International data usage and privacy legislation also needs to be considered. Said Cammarata, “It is vital to ensure you know where data is being hosted by the third party and what their infosec landscape is. Data inputs can also help teach ML technology, so find out if the tool is storing the data to develop its abilities.”
She flagged AI model bias and integrity as potentially problematic. “On face value, the result may seem perfectly plausible, but it could be factually incorrect. All information retrieved from an LLM must be double- or tripled-verified against other sources. LLMs should not be viewed as silver bullets.”
Many OSINT experts are still figuring out exactly how AI best fits into their workflows. As Luther puts it, “There’s a need for more human-computer interaction and user experience research to understand the needs and existing practices of OSINT researchers in order to design better tools for them.”

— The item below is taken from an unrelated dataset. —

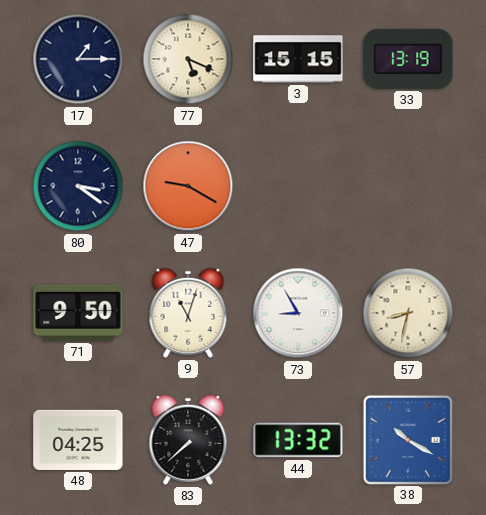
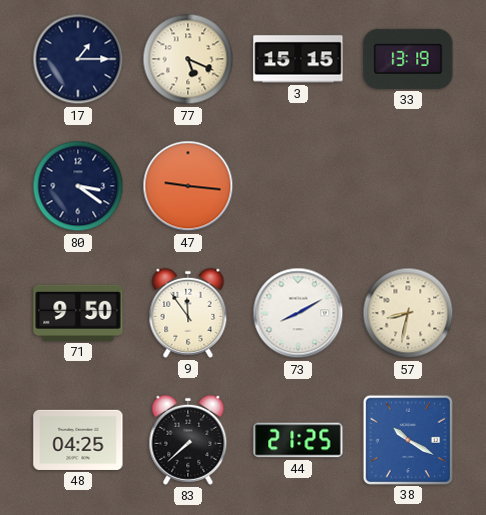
47: 9:20 -> 9:16
9: 11:03 -> 11:54
73: 8:55 -> 8:10
44: 13:32 -> 21:25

Yet AI may not make an OSINT expert out of everyone. As Hammond pointed out, from an intelligence agency’s perspective, “That involves particular types of training, particular methodologies.” Yet, easy access to information and the ever-improving capacity of AI to process it now make OSINT techniques increasingly accessible to ordinary citizens—even if they are simply doing some online sleuthing or checking, they are not being catfished.
Karen Emslie is a location-independent freelance journalist and essayist.